Dispute resolution, via the so-called mutual agreement procedure (MAP), is at the heart of “action 14” which is one of the standards that The Bahamas has agreed to abide by. “Jurisdictions should publish clear rules, guidelines and procedures on access to and use of the MAP, and include the specific information and documentation that should be submitted in a taxpayer’s request for MAP assistance,” the OECD said in its assessment of this nation.
“Due to the fact that the Bahamas has not issued MAP guidance, no rules or timelines are in place for requesting additional information for a consideration of a MAP request by the Competent Authority (Ministry of Finance) and for taxpayers to provide such information.”
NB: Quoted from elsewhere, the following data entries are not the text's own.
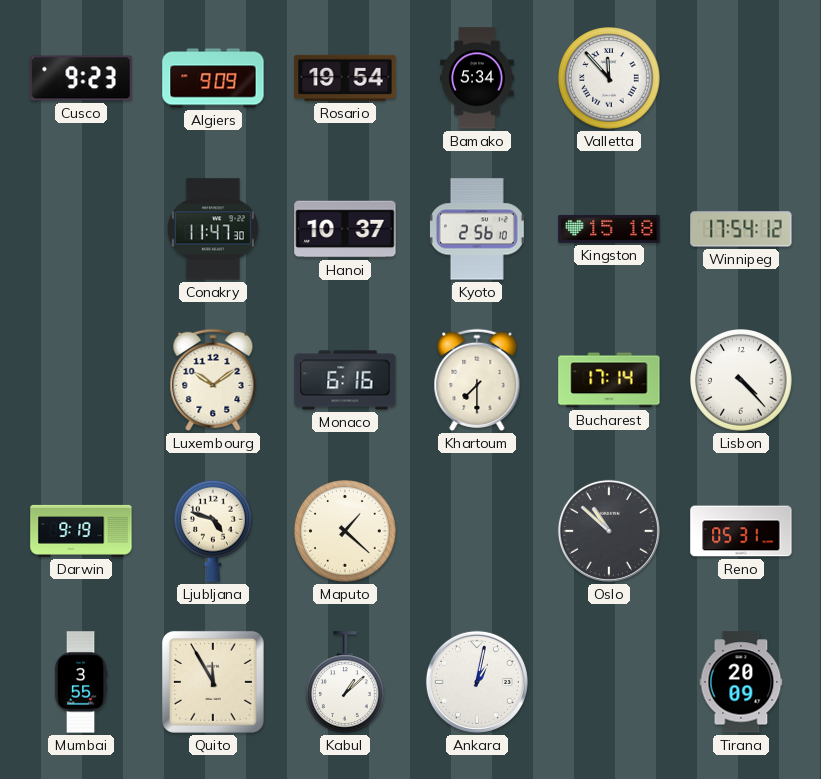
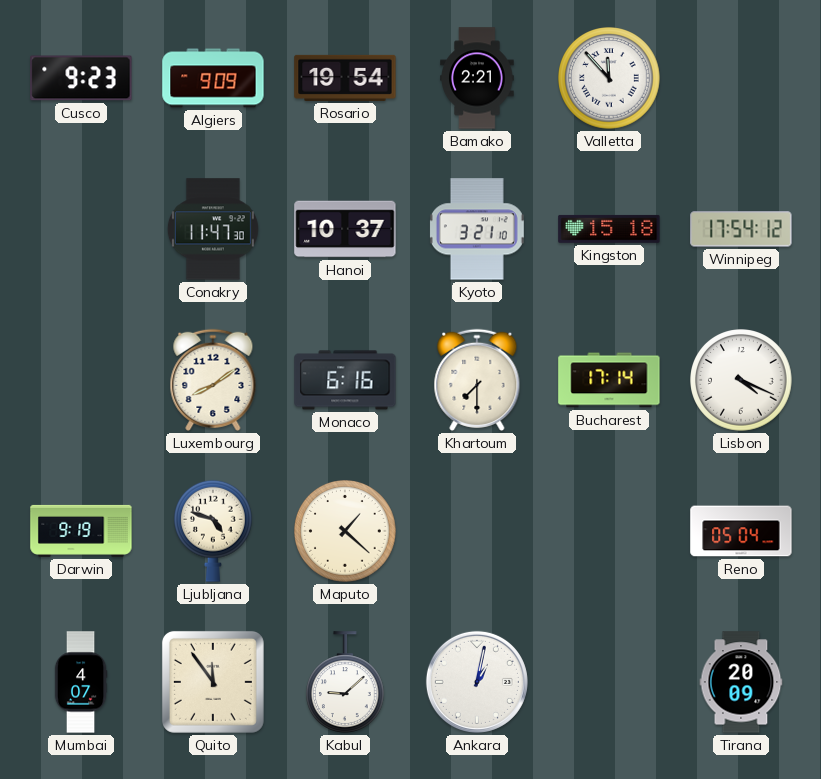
Bamako: 5:34 -> 2:21
Kyoto: 2:56 -> 3:21
Luxembourg: 10:09 -> 8:09
Lisbon: 4:23 -> 4:19
Oslo: 10:52 -> none
Reno: 05:31 -> 05:04
Mumbai: 3:55 -> 4:07
Quito: 11:55 -> 11:54
Kabul: 1:08 -> 9:08
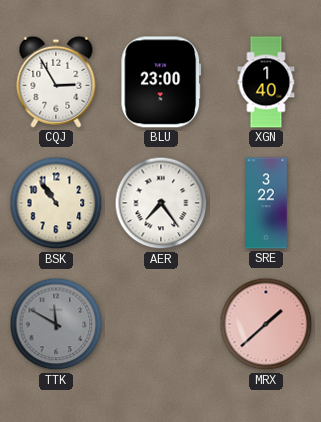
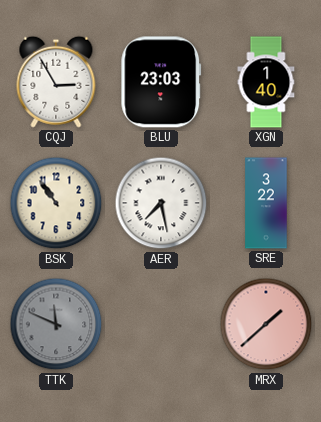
BLU: 23:00 -> 23:03
AER: 7:24 -> 7:28
TTK: 11:50 -> 11:49
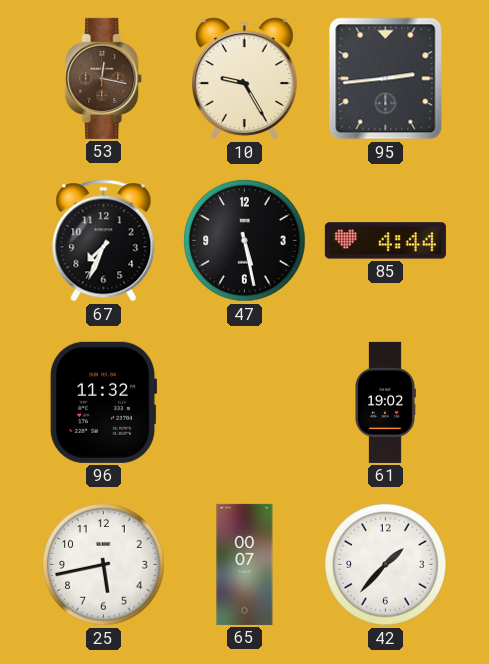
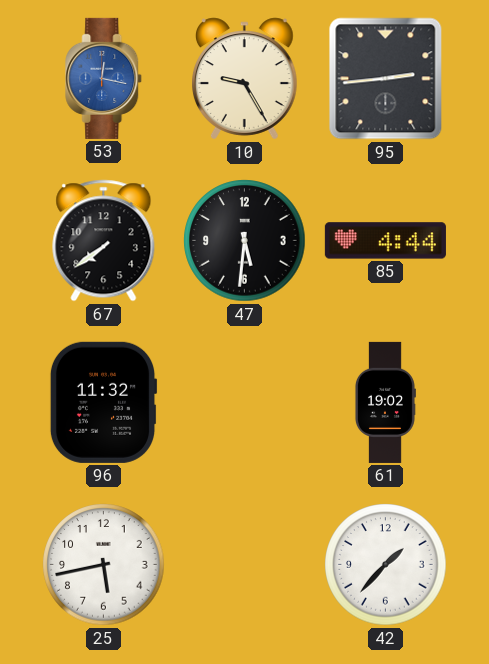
53 dial: brown -> blue
67: 7:34 -> 7:39
47: 5:28 -> 5:31
65: 00:07 -> none
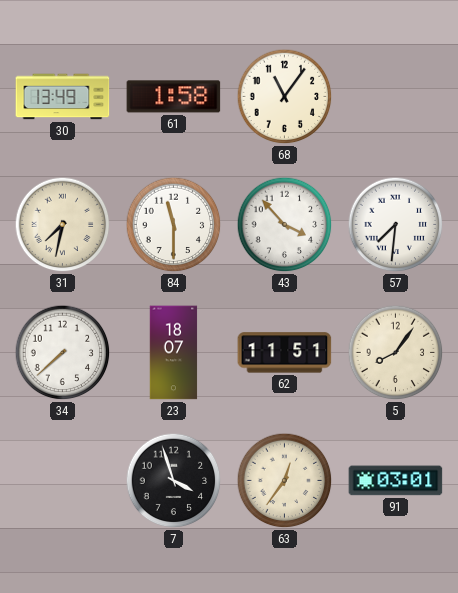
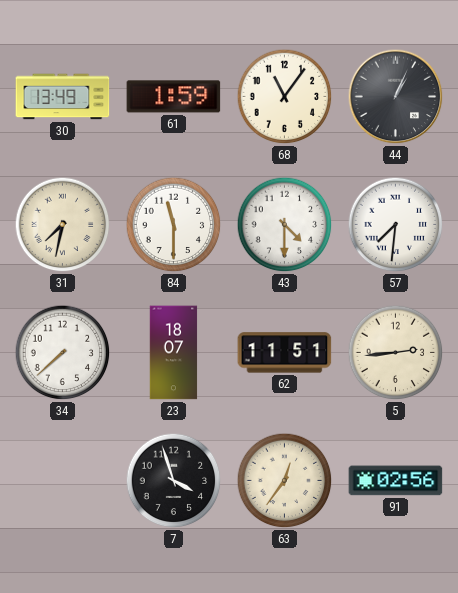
61: 1:58 -> 1:59
44: none -> 1:04
43: 3:53 -> 4:30
5: 8:06 -> 2:44
91: 03:01 -> 02:56
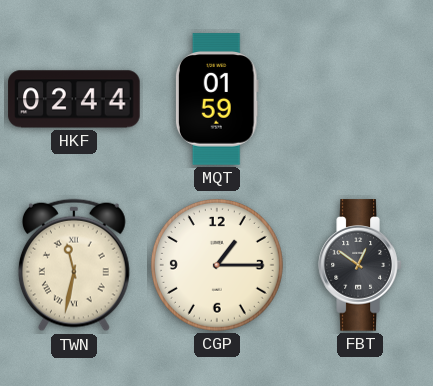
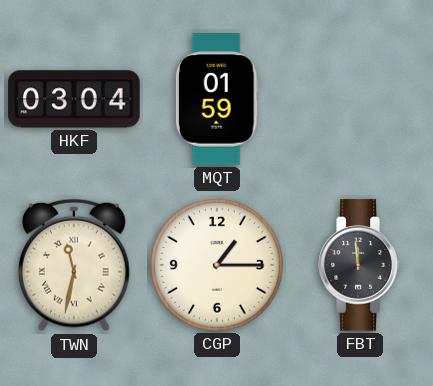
HKF: 02:44 -> 03:04
FBT: 12:51 -> 11:59
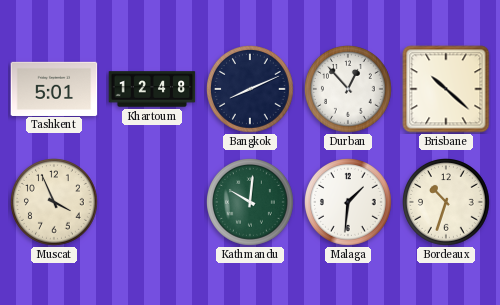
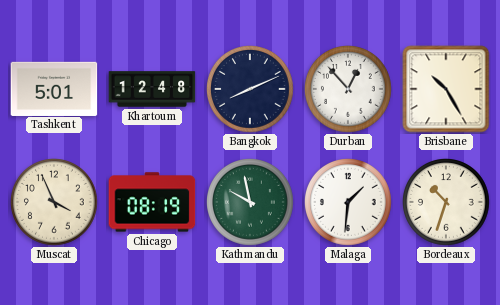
Brisbane: 10:22 -> 10:25
Chicago: none -> 08:19
Kathmandu: 10:01 -> 9:58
While The Bahamas had informed the OECD that it was currently drafting this guidance, the report said: “The Bahamas should, without further delay, introduce and publish guidance on access to and use of the MAP, and in particular include the contact information of its Competent Authority as well as the manner and form in which the taxpayer should submit its MAP request, including the documentation and information that should be included in such a request.”
The only other deficiency cited in the OECD report was the fact that tax dispute resolution guidance was not publicly available. “The Bahamas should make its MAP guidance publicly available and easily accessible once it has been introduced. Furthermore, The Bahamas should provide further details in its MAP profile,” the assessment added.
BEPS was driven by the OECD, on behalf of the world’s major developed and industrialised countries, in a bid to crack down on tax avoidance by multinational corporations in a world where the digital economy increasingly facilitates the movement of funds across borders.
The Bahamas has already agreed to sign on to the BEPS Inclusive Framework, and meet the ‘minimum standard’, as part of the OECD’s drive to ensure the profits of such companies are taxed in the country where they are generated. Only major conglomerates, with turnover in the high nine-figure range, are being targeted at present.
Multinational companies often use legitimate tax avoidance strategies to “exploit gaps and mismatches” between different countries’ tax rates and rules, and “artificially shift profits” to low or ‘no tax’ jurisdictions despite conducting no or minimal business there. This enables them to minimise their tax exposure by paying a lower rate than they otherwise would in countries where they do conduct business.
The OECD, in summing up The Bahamas, said: “The Bahamas only has one tax treaty. The Bahamas has no experience with resolving MAP cases, as it has not been involved in any cases. The Bahamas reported that it has no direct tax system and does not impose income, corporate, capital or other direct taxes.
“This specific situation makes it unlikely, under its current tax system, that The Bahamas takes an action that results in taxation not in accordance with any tax treaty it has entered into. However, the Bahamas reported that it is ready to resolve tax treaty-related disputes that would arise after an action being taken by its treaty partner.
“Overall, The Bahamas meets the majority of the elements of the ‘Action 14’ minimum standard. Where it has deficiencies, The Bahamas worked to address some of them, which has been monitored in stage two of the process. In this respect, The Bahamas solved some of the identified deficiencies.”